I may be wrong here. But I convinced that if all had been left to my Grandmother in terms of my upbringing from age five into early adulthood, I would have have graduated from high school as a girl. I would have attended college as a young woman. My life beyond college would have been as a woman. My Grandmother passed away during my sophomore years of high school so maybe it would never have happened. If I had not decided when I was twelve to return to my life as a boy, if I had spent the seventh grade, the eighth grade, my freshman year of high school and the better part of my sophomore year of high school as a girl, would I have continued living as a girl living finally with my family? This is a question that cannot be answered.
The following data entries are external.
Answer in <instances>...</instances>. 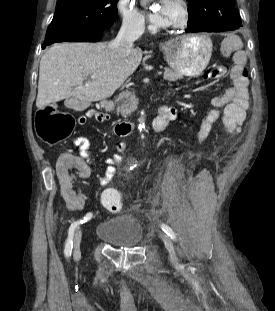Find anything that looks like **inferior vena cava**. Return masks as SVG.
Listing matches in <instances>:
<instances>
[{
    "mask_svg": "<svg viewBox=\"0 0 275 311\" xmlns=\"http://www.w3.org/2000/svg\"><path fill=\"white\" fill-rule=\"evenodd\" d=\"M144 22L140 20L125 21L111 47L119 54H127L131 51L133 43L144 32Z\"/></svg>",
    "mask_w": 275,
    "mask_h": 311,
    "instance_id": "602c4592",
    "label": "inferior vena cava"
}]
</instances>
It does however seem more likely than not that by age fifteen, it would have been difficult for me to live the life of a boy.
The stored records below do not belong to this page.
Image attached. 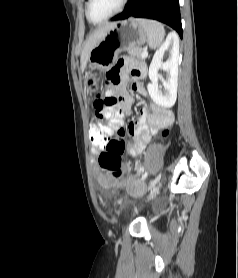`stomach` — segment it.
I'll return each instance as SVG.
<instances>
[{
    "label": "stomach",
    "instance_id": "obj_1",
    "mask_svg": "<svg viewBox=\"0 0 238 278\" xmlns=\"http://www.w3.org/2000/svg\"><path fill=\"white\" fill-rule=\"evenodd\" d=\"M147 41V32L138 19L118 21L106 35L92 48L89 61L99 71L107 70L117 55L129 47H140ZM87 92L96 93L99 89L97 75L89 73L84 78Z\"/></svg>",
    "mask_w": 238,
    "mask_h": 278
}]
</instances>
Why did my grandmother raised me as a girl for seven years? Why did she even want to raise me as a girl? My dad had been an only child and she had wanted a large family — including a daughter (or daughters.) The Great Depression (and to a lesser extent the Second World War) kept her from the family she desired. As she had never had a daughter, she wanted a granddaughter. And the first three children born as grandchildren of hers were all male — sons, grandsons.
When I was four years old, my Grandmother started dressing me up as a girl — and would often take me out shopping for girl clothes. She did so because I had often expressed a desire to be a girl. Why did I want to be a girl? Maybe it is because I knew both my parents and my Grandma had wanted me to be a girl. I do not want to get into this whole ordeal at this time because I feel it is a bit of a ‘which came first the chicken or the egg?’ dilemma. Bottom line by the time I had turned five years old both my Grandma and myself wanted me to be a girl.